- **Your task**: Pictures don't belong in the copy; print all the records exactly.

....................

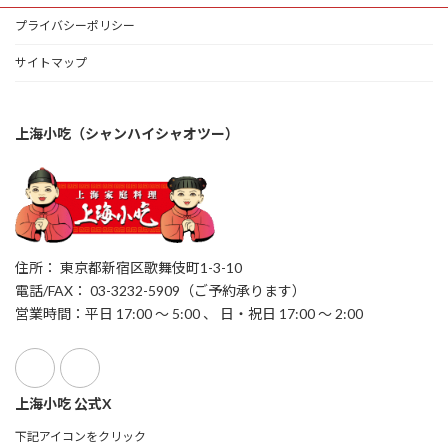
プライバシーポリシー
サイトマップ
上海小吃（シャンハイシャオツー）
住所： 東京都新宿区歌舞伎町1-3-10
電話/FAX： 03-3232-5909（ご予約承ります）
営業時間：平日 17:00 ～ 5:00 、 日・祝日 17:00 ～ 2:00
上海小吃 公式X
下記アイコンをクリック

....................

- **Your response**:
プライバシーポリシー
サイトマップ
上海小吃（シャンハイシャオツー）
住所： 東京都新宿区歌舞伎町1-3-10
電話/FAX： 03-3232-5909（ご予約承ります）
営業時間：平日 17:00 ～ 5:00 、 日・祝日 17:00 ～ 2:00
上海小吃 公式X
下記アイコンをクリック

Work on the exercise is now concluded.